- [DATA TO EXAMINE]
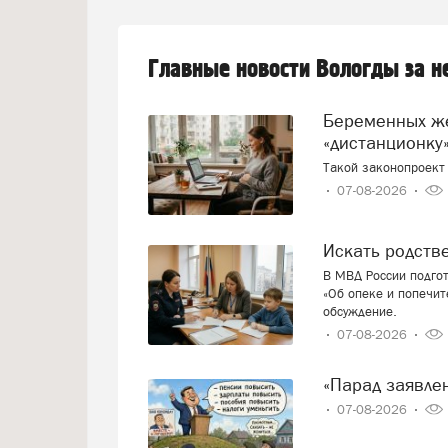
Главные новости Вологды за 
Беременных женщин предлагают переводить на
«дистанционку»
Такой законопроект 
07-08-2026
Искать родст
В МВД России подго
«Об опеке и попечит
обсуждение.
07-08-2026
«Парад заявл
07-08-2026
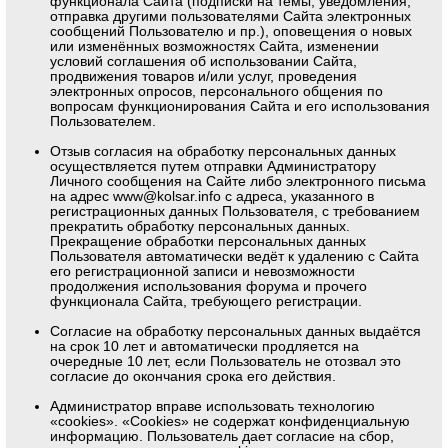
функционала Сайта (подписки на темы, уведомления,
отправка другими пользователями Сайта электронных
сообщений Пользователю и пр.), оповещения о новых
или изменённых возможностях Сайта, изменении
условий соглашения об использовании Сайта,
продвижения товаров и/или услуг, проведения
электронных опросов, персонального общения по
вопросам функционирования Сайта и его использования
Пользователем.
Отзыв согласия на обработку персональных данных
осуществляется путем отправки Администратору
Личного сообщения на Сайте либо электронного письма
на адрес
www@kolsar.info
с адреса, указанного в
регистрационных данных Пользователя, с требованием
прекратить обработку персональных данных.
Прекращение обработки персональных данных
Пользователя автоматически ведёт к удалению с Сайта
его регистрационной записи и невозможности
продолжения использования форума и прочего
функционала Сайта, требующего регистрации.
Согласие на обработку персональных данных выдаётся
на срок 10 лет и автоматически продляется на
очередные 10 лет, если Пользователь не отозвал это
согласие до окончания срока его действия.
Администратор вправе использовать технологию
«cookies». «Cookies» не содержат конфиденциальную
информацию. Пользователь дает согласие на сбор,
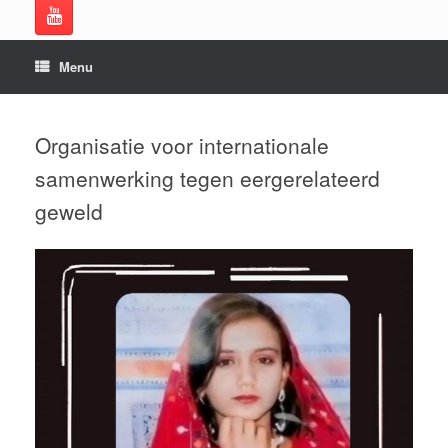
Menu
Organisatie voor internationale
samenwerking tegen eergerelateerd
geweld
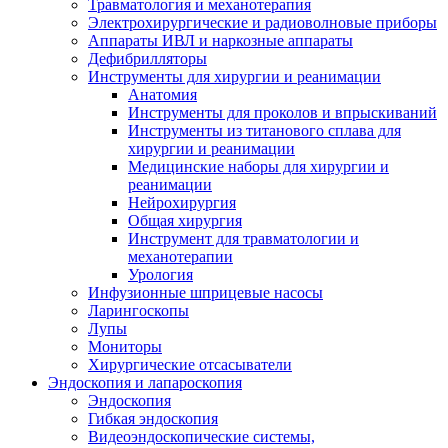
Травматология и механотерапия
Электрохирургические и радиоволновые приборы
Аппараты ИВЛ и наркозные аппараты
Дефибрилляторы
Инструменты для хирургии и реанимации
Анатомия
Инструменты для проколов и впрыскиваний
Инструменты из титанового сплава для
хирургии и реанимации
Медицинские наборы для хирургии и
реанимации
Нейрохирургия
Общая хирургия
Инструмент для травматологии и
механотерапии
Урология
Инфузионные шприцевые насосы
Ларингоскопы
Лупы
Мониторы
Хирургические отсасыватели
Эндоскопия и лапароскопия
Эндоскопия
Гибкая эндоскопия
Видеоэндоскопические системы,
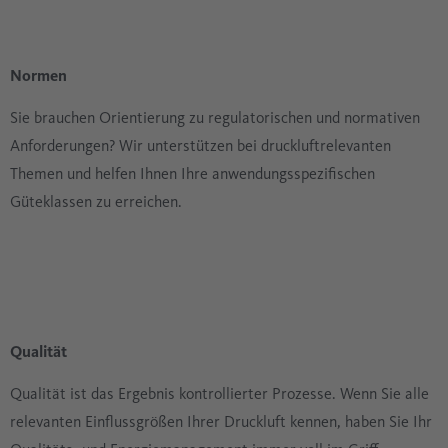
Normen
Sie brauchen Orientierung zu regulatorischen und normativen
Anforderungen? Wir unterstützen bei druckluftrelevanten
Themen und helfen Ihnen Ihre anwendungsspezifischen
Güteklassen zu erreichen.
Qualität
Qualität ist das Ergebnis kontrollierter Prozesse. Wenn Sie alle
relevanten Einflussgrößen Ihrer Druckluft kennen, haben Sie Ihr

- [HOW TO COMPLETE THIS TASK] Would you please repeat exactly the lines above, starting at the line with "отправка другими пользователями" and stopping at the line with "электронных опросов, персонального общения по", both included?

- [RESPONSE AREA]
отправка другими пользователями Сайта электронных
сообщений Пользователю и пр.), оповещения о новых
или изменённых возможностях Сайта, изменении
условий соглашения об использовании Сайта,
продвижения товаров и/или услуг, проведения
электронных опросов, персонального общения по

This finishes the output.